Seit gestern Abend weiss man, wie viele Menschen in eine Turnhalle passen: knapp 1000. Die Stühle reichten nicht, und so mussten viele Dorfbewohner bis hinten bei der Kletterstange stehen. Formal ging es in Giffers (FR) um eine Informationsveranstaltung des Staatsekretariats für Migration (SEM).
Dann ging es aber laut und turbulent zu. Eine Mehrheit in der Turnhalle wehrte sich gegen die Pläne, das Seminarzentrum Guglera in ein Asylzentrum zu verwandeln. Die Zahl der 300 Asylsuchenden verängstigte die Dorfbewohner.
Ein Dorfbewohner wurde dabei besonders beschimpft: Beat Fasnacht. Er hat das Land an das Staatssekretariat für Migration verkauft.
Bis diesen Sommer leitet er dort ein Adipositas-Therapieprogramm für Jugendliche. Unter Adipositas versteht man Fettleibigkeit. In der Schweiz leben 40'000 Jugendliche, die unter Fettleibigkeit leiden. In der Gesellschaft haben sie es ungemein schwer, sich einzugliedern. Eine Lehrstelle zu finden, ist für viele ein Ding der Unmöglichkeit. Im Seminarzentrum Guglera werden sie auf eine berufliche Integration vorbereitet.
Doch wer ist eigentlich dieser Beat Fasnacht, der ein ganzes Dorf in Wallung gebracht hat?
SRF News: Herr Fasnacht, wer sind Sie?
Ich bin seit gestern 65 Jahre alt, seit über 30 Jahren mit Gaby verheiratet und Vater von drei erwachsenen Kindern und als Social Entrepreneur unternehmerisch tätig. Ich bin einer, «der etwas tut».
Warum haben Sie Ihr Institut an das Staatssekretariat für Migration verkauft?
Wir standen vor einer Wegscheide. Obwohl unser Adipositas-Therapieprogramm zu den Besten in Europa gehört, sahen wir uns gezwungen, den Betrieb ab Sommer 2015 einzustellen. Der Grund ist, dass in der Schweiz Adipositas noch immer nicht als Krankheit anerkannt wurde.

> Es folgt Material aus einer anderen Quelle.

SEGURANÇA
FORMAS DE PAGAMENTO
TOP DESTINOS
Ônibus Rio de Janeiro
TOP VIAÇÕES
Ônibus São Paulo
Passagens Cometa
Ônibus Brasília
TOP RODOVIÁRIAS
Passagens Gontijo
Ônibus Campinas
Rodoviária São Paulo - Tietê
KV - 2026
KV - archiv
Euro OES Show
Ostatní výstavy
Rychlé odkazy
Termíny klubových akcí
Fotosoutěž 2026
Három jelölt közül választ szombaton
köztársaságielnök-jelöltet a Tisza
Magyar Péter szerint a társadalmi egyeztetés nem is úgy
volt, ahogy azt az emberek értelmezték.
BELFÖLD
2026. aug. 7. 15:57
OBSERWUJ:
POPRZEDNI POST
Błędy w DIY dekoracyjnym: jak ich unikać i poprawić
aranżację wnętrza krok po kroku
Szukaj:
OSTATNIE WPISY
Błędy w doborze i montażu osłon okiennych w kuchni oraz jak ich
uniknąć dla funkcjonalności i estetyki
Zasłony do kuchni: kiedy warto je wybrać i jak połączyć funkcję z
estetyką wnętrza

Aber warum soll das Institut ausgerechnet als Asylzentrum dienen?
Weil es für die Asylanten auch einen Glücksfall darstellt. Es wäre für mich grossartig, wenn wir in Zusammenarbeit mit dem SEM und der Direktion für Entwicklung und Zusammenarbeit die Asylanten ausbilden und sie später wieder zurück in ihr Heimatland schicken könnten. Wir dürfen etwas nicht vergessen: Die Asylanten, die es bis zu uns geschafft haben, zählen zu den Fähigsten ihres Landes. Wenn wir die nicht ausbilden, haben wir eine einmalige Chance ausgelassen.
Und was machen Sie mit den adipösen Jugendlichen, die jetzt das Institut verlassen müssen?
Alle können das angefangene Therapiejahr ordentlich beenden. Für die Meisten haben wir auch schon Anschlusslösungen gefunden.
Beleidigungen erinnerten mich an die Pegida-Bewegung.
Gestern fand der Informationsabend in Guglera statt. Wie geht es Ihnen heute?
Ich wurde massiv beschimpft, ausgepfiffen und belästigt. Das Ausmass der Beleidigungen erinnerte mich an die Pegida-Bewegung. Ich lebe mit meiner Familie im Zentrum von Guglera. Viele Leute, die hinter dem Asylzentrum stehen, sind leider nicht erschienen.
Dachten Sie kurz an einen Wezug aus Guglera?
Nein, im Gegenteil. Ich bin in Guglera zu Hause. Wegen eines schlimmen Abends breche ich meine Zelte nicht ab.
Sie wollen das Asylzentrum zu einem Ausbildungsplatz gestalten. Haben Sie sich da nicht auf etwas eingelassen, von dem Sie wenig Ahnung haben?
Nein. Ich habe mich mit der Hilfsorganisation pbn.ch und in Zusammenarbeit mit dem Deza in Kirgistan eingesetzt. Wir haben dort im kriegsversehrten Land mitgeholfen, die Infrastruktur wieder aufzubauen. Wir konnten 7000 Stellen schaffen und über 250 Betriebe aufbauen.
Woher stammt eigentlich Ihre Kraft und Motivation?
Ich will den Schwächsten unserer Gesellschaft helfen, ein neues Fundament aufzubauen. Als Social Entrepreneur sage ich aber auch: «Wer nichts schafft, kriegt nichts». Das neue Asylzentrum soll helfen, dass die Flüchtlinge bei uns eine neue Perspektive erhalten und später ihrem Land beim Wiederaufbau helfen könen.